··· The data ···

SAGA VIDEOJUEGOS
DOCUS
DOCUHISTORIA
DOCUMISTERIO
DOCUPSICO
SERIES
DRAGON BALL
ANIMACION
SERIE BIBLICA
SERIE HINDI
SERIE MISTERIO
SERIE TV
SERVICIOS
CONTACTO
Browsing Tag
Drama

···

◆ **Goal of the exercise**
From the line with "SERIE MISTERIO" through the last line of the records, set down every line exactly as written and leave out all others.

◆ **Solution for this exercise**
SERIE MISTERIO
SERIE TV
SERVICIOS
CONTACTO
Browsing Tag
Drama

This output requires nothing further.